Sin embargo, en otros países los políticos llevan desde 2008 diciéndole a sus ciudadanos que la crisis vino de fuera, que ellos solo son las víctimas, que otros les han robado lo que en justicia es suyo, que tienen legítimo derecho a trabajar en lo que quieran -o simplemente a no trabajar-, y a recibir del estado protector todo lo necesario para su confort, y que los responsables de su desgracia son una confusa amalgama de ricos corruptos y explotadores. Vamos, que pueden perfectamente alimentarse exclusivamente de caramelos y chocolate, y si lo hacen serán felices, y la factura del festín la pagarán otros, y no engordarán un gramo ni les saldrán caries, y si todo esto no ocurre todavía es por culpa de los ricos, los dentistas y los endocrinos, que encima son unos corruptos y se roban a puñados los caramelos que en justicia son de la gente… Y lo peor es que millones de personas han comprado esta versión de la realidad y han arrastrado a sus sociedades a una crisis que no parece tener fin, con déficits públicos galopantes, niveles de desempleo desbocados, y una generación de jóvenes que se ha envuelto en la bandera de la rabia nihilista, el rencor sectario, y el rechazo de todo aquello que ha hecho posible su propio desarrollo y su educación. Y por eso países como Grecia, Portugal, o España siguen como siguen tras casi una década de crisis.
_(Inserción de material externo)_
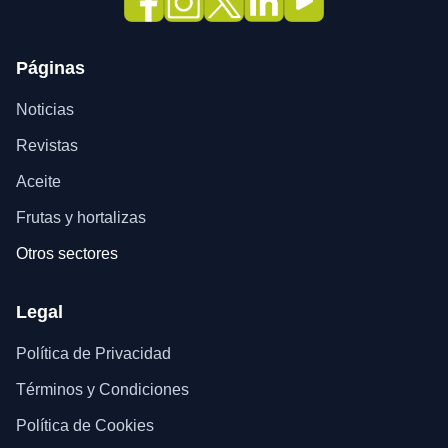
Páginas
Noticias
Revistas
Aceite
Frutas y hortalizas
Otros sectores
Legal
Política de Privacidad
Términos y Condiciones
Política de Cookies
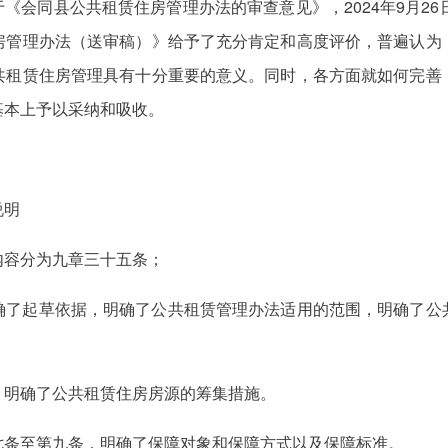
关于《会同县公共租赁住房管理办法的审查意见》，2024年9月2
房管理办法（送审稿）》给予了充分肯定和高度评价，普遍认为
共租赁住房管理具有十分重要的意义。同时，各方面就如何完善
基本上予以采纳和吸收。
说明
内容分为九章三十五条；
确了起草依据，明确了公共租赁管理办法适用的范围，明确了公
，明确了公共租赁住房房源的筹集措施。
七条至第九条，明确了保障对象和保障方式以及保障标准。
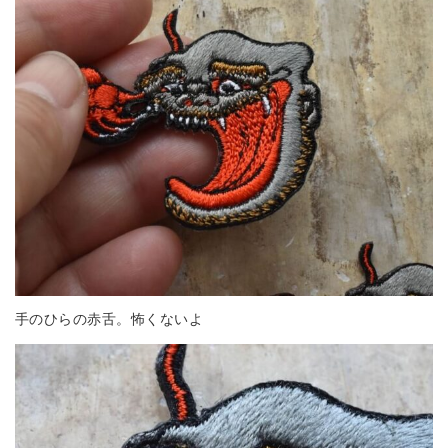
手のひらの赤舌。怖くないよ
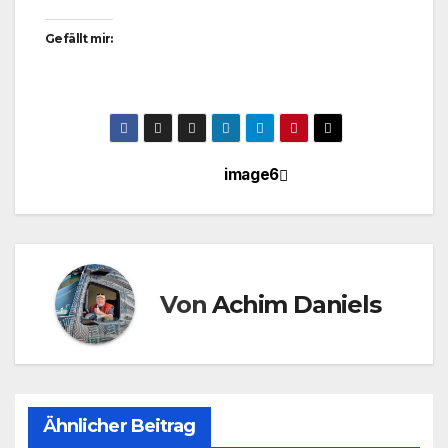
Gefällt mir:
image6
Beitragsnavigation
Von
Achim Daniels
Ähnlicher Beitrag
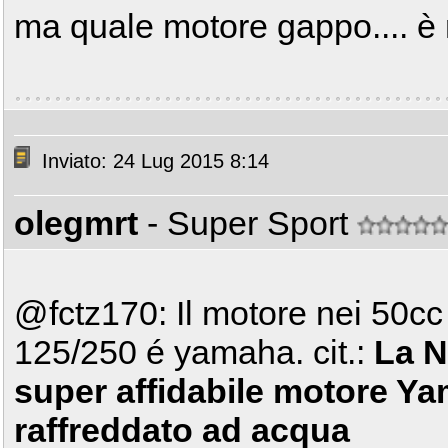
ma quale motore gappo.... è 
Inviato: 24 Lug 2015 8:14
olegmrt
- Super Sport
@fctz170: Il motore nei 50cc 
125/250 é yamaha. cit.:
La N
super affidabile motore Ya
raffreddato ad acqua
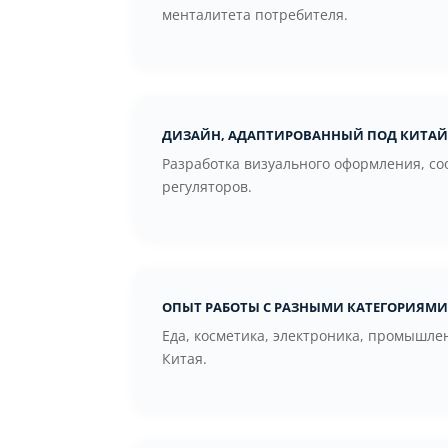
менталитета потребителя.
Дизайн, адаптированный под Кита
Разработка визуального оформления, с
регуляторов.
Опыт работы с разными категориями
Еда, косметика, электроника, промышл
Китая.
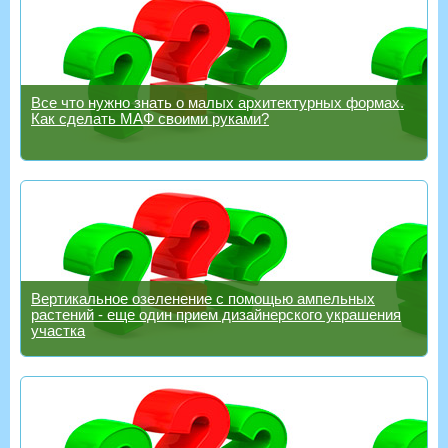
Все что нужно знать о малых архитектурных формах.
Как сделать МАФ своими руками?
Вертикальное озеленение с помощью ампельных
растений - еще один прием дизайнерского украшения
участка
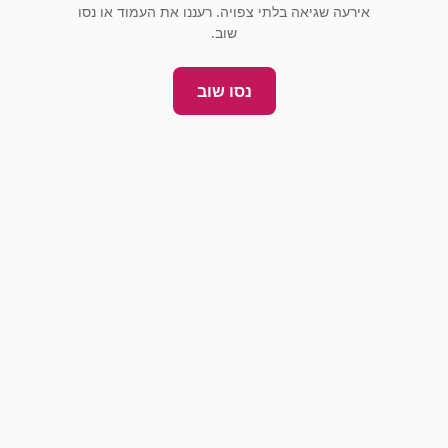
אירעה שגיאה בלתי צפויה. רעננו את העמוד או נסו
שוב.
נסו שוב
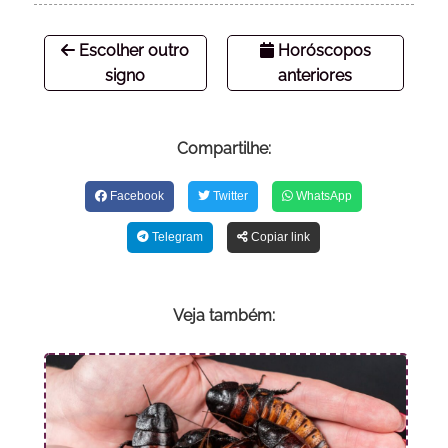
Escolher outro
Horóscopos
signo
anteriores
Compartilhe:
Facebook
Twitter
WhatsApp
Telegram
Copiar link
Veja também:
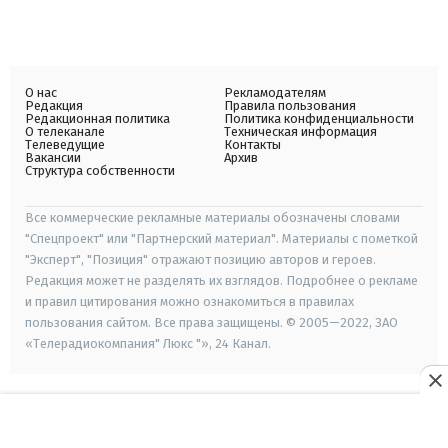
О нас
Рекламодателям
Редакция
Правила пользования
Редакционная политика
Политика конфиденциальности
О телеканале
Техническая информация
Телеведущие
Контакты
Вакансии
Архив
Структура собственности
Все коммерческие рекламные материалы обозначены словами
"Спецпроект" или "Партнерский материал". Материалы с пометкой
"Эксперт", "Позиция" отражают позицию авторов и героев.
Редакция может не разделять их взглядов. Подробнее о рекламе
и правил цитирования можно ознакомиться в правилах
пользования сайтом. Все права защищены. © 2005—2022, ЗАО
«Телерадиокомпания" Люкс "», 24 Канал.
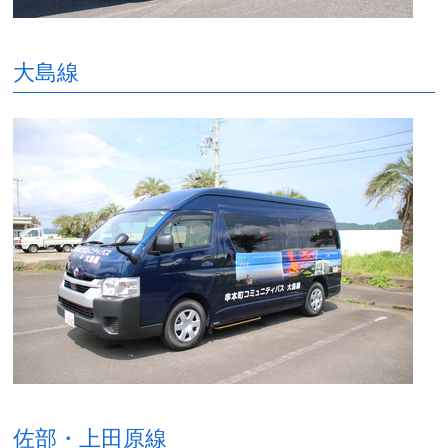
大島線
佐部・上田原線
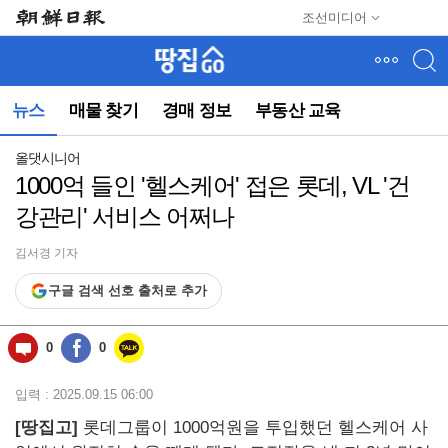
메
조선미디어
뉴
건
너
뛰
뉴스
매물 찾기
경매 정보
부동산 교육
기
(컨
텐
올댓시니어
츠
1000억 들인 '헬스케어' 접은 롯데, VL '건
영
강관리' 서비스 어쩌나
역
으
로
김서경 기자
바
구글 검색 선호 출처로 추가
로
이
동)
0
0
입력 : 2025.09.15 06:00
[땅집고]
롯데그룹이 1000억원을 투입했던 헬스케어 사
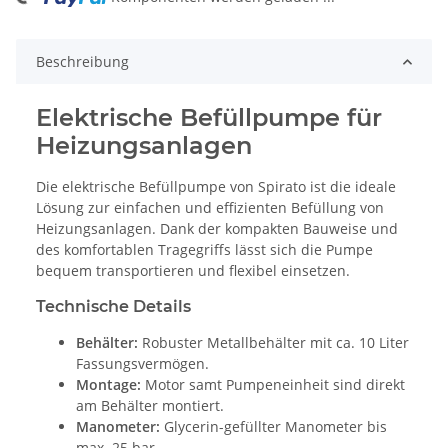
ing...
Beschreibung
Elektrische Befüllpumpe für
Heizungsanlagen
Die elektrische Befüllpumpe von Spirato ist die ideale
Lösung zur einfachen und effizienten Befüllung von
Heizungsanlagen. Dank der kompakten Bauweise und
des komfortablen Tragegriffs lässt sich die Pumpe
bequem transportieren und flexibel einsetzen.
Technische Details
Behälter:
Robuster Metallbehälter mit ca. 10 Liter
Fassungsvermögen.
Montage:
Motor samt Pumpeneinheit sind direkt
am Behälter montiert.
Manometer:
Glycerin-gefüllter Manometer bis
max. 25 bar.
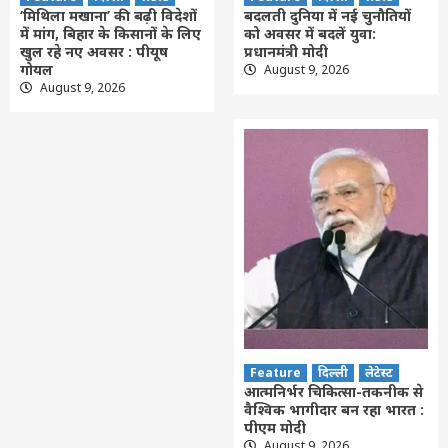
‘मिथिला मखाना’ की बढ़ी विदेशों
बदलती दुनिया में नई चुनौतियों
में मांग, बिहार के किसानों के लिए
को अवसर में बदलें युवा:
खुल रहे नए अवसर : पीयूष
प्रधानमंत्री मोदी
गोयल
August 9, 2026
August 9, 2026
Feature
दिल्ली
लेटेस्ट
आत्मनिर्भर चिकित्सा-तकनीक से
वैश्विक भागीदार बन रहा भारत :
पीएम मोदी
August 9, 2026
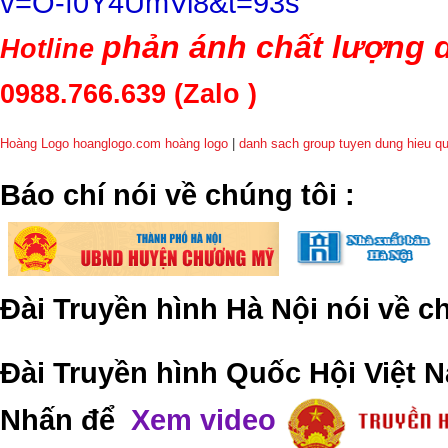
v=O-f0Y4UmVi8&t=93s
phản ánh chất lượng d
Hotline
0988.766.639
(Zalo )
Hoàng Logo hoanglogo.com
hoàng logo
|
danh sach group tuyen dung hieu q
​Báo chí nói về chúng tôi
:
Đài Truyền hình Hà Nội nói về 
Đài Truyền hình Quốc Hội Việt N
Nhấn để
Xem video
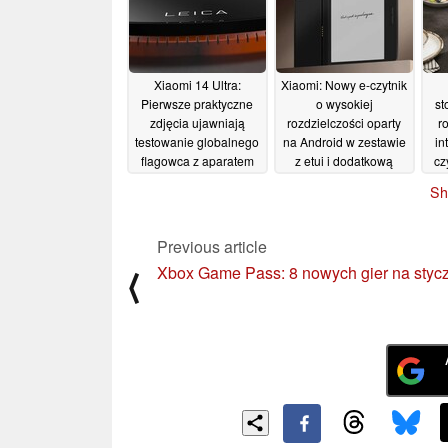
Xiaomi 14 Ultra:
Xiaomi: Nowy e-czytnik
Pierwsze praktyczne
o wysokiej
st
zdjęcia ujawniają
rozdzielczości oparty
r
testowanie globalnego
na Android w zestawie
in
flagowca z aparatem
z etui i dodatkową
cz
Leica
baterią
08/01/2024
07/01/2024
Sh
Previous article
Xbox Game Pass: 8 nowych gier na styc
⟨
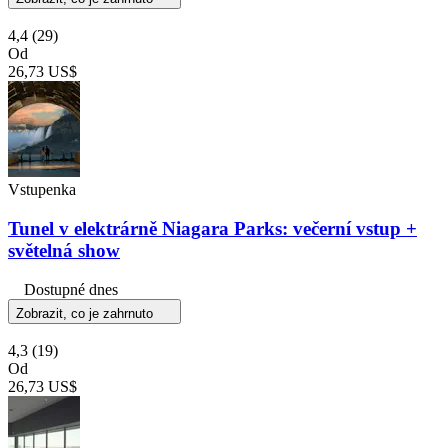
4,4
(29)
Od
26,73 US$
Vstupenka
Tunel v elektrárně Niagara Parks: večerní vstup +
světelná show
Dostupné dnes
Zobrazit, co je zahrnuto
4,3
(19)
Od
26,73 US$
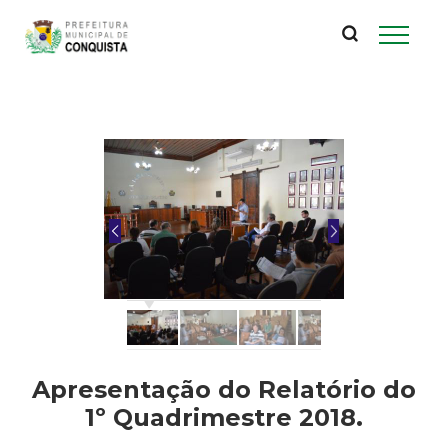
P
Pular
para
r
o
conteúdo
e
principal
f
e
i
t
u
Apresentação do Relatório do
r
1º Quadrimestre 2018.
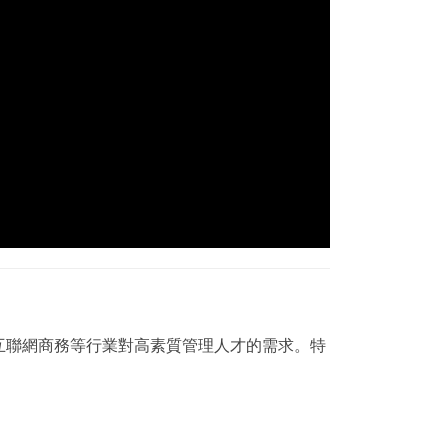
互聯網商務等行業對高素質管理人才的需求。特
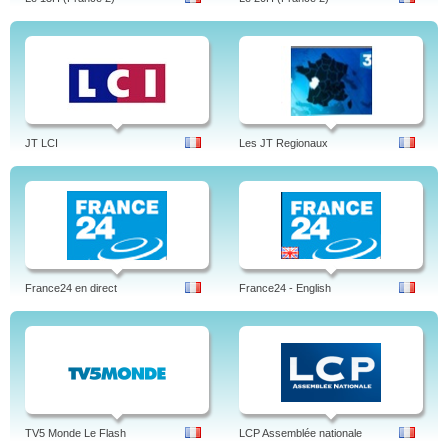
JT LCI
Les JT Regionaux
France24 en direct
France24 - English
TV5 Monde Le Flash
LCP Assemblée nationale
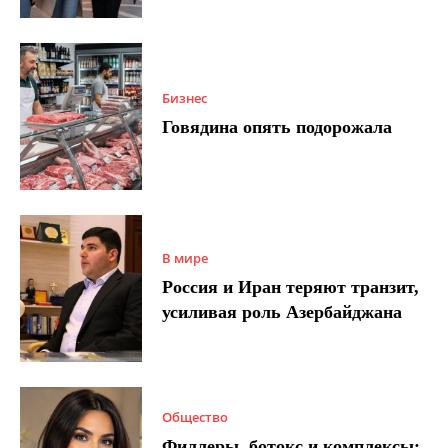
Бизнес
Говядина опять подорожала
В мире
Россия и Иран теряют транзит,
усиливая роль Азербайджана
Общество
Филлеры, ботокс и комплексы:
Las sociedades, como los niños, crecen si tienen hábitos correctos, si hacen lo que deben, y si se comen la verdura y el puré y si no abusan de las chocolatinas.

Desconfiemos de los adultos y de los políticos que solo dicen lo que los niños y los ciudadanos quieren oír, pero no lo que deben entender y poner en práctica. El precio por no hacerlo sería seguir como hasta ahora durante décadas, y en vez de aproximarnos los niveles de bienestar del norte y centro de Europa, acabar convirtiéndonos en la Argentina del Viejo Continente.

A nosotros nos toca decidir… ¿acelgas y puré, o chocolatinas sociales a discreción?